No relief from inadmissibility:  Under another quirk of immigration law, even lawful permanent residents who are safe from deportation because of the “single offense of 30g or less” exception can’t travel abroad without facing the loss of their status and expulsion when they return.  This is because the rules for who is “admissible” to the U.S., unlike the deportability rules, don’t contain any exception for a single marijuana possession offense.  8 U.S.C. § 1182(a)(2)(A).  Multiple courts have ruled that a pardon has no effect on this “inadmissibility” section of the statute, either.  See, e.g., Montesquieu v. Holder, 536 F. App’x 145 (2d Cir. Oct. 24, 2013) (unpublished); Aguilera-Montero v. Mukasey, 548 F.3d 1248 (9th Cir. 2008); Balogun v. Att’y Gen., 425 F.3d 1356 (11th Cir. 2005).  Noncitizen clients with marijuana priors should not travel abroad without talking to expert counsel.

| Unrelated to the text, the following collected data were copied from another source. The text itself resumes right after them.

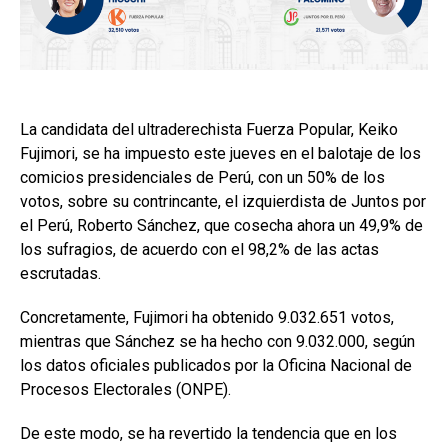
La candidata del ultraderechista Fuerza Popular, Keiko
Fujimori, se ha impuesto este jueves en el balotaje de los
comicios presidenciales de Perú, con un 50% de los
votos, sobre su contrincante, el izquierdista de Juntos por
el Perú, Roberto Sánchez, que cosecha ahora un 49,9% de
los sufragios, de acuerdo con el 98,2% de las actas
escrutadas.
Concretamente, Fujimori ha obtenido 9.032.651 votos,
mientras que Sánchez se ha hecho con 9.032.000, según
los datos oficiales publicados por la Oficina Nacional de
Procesos Electorales (ONPE).
De este modo, se ha revertido la tendencia que en los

No help with citizenship:  Say your client with an 844(a) marijuana prior is an LPR (and was one at the time of conviction).  She wants a pardon to help her become a U.S. citizen.  Will it help?  No, and no-one should be applying for citizenship with marijuana priors without consulting a crim-imm expert first.  The applicable regulations don’t accord any weight to a pardon for a drug offense, including marijuana.  8 C.F.R. § 316.10(c)(2)(ii).  Moreover, if the offense doesn’t meet the “single offense, 30 grams or less” exception, seeking citizenship could be dangerous because, as noted above, even a pardoned offense probably still makes her deportable—her application could be denied, and she could be put in removal proceedings.  And if the 844(a) does meet that exception, making it safe to apply, the conviction is not supposed to operate as a bar to citizenship under the statute and regulations.  It can’t be repeated too often: clients with past convictions should consult an expert crim-imm attorney prior to seeking citizenship and/or a marijuana pardon.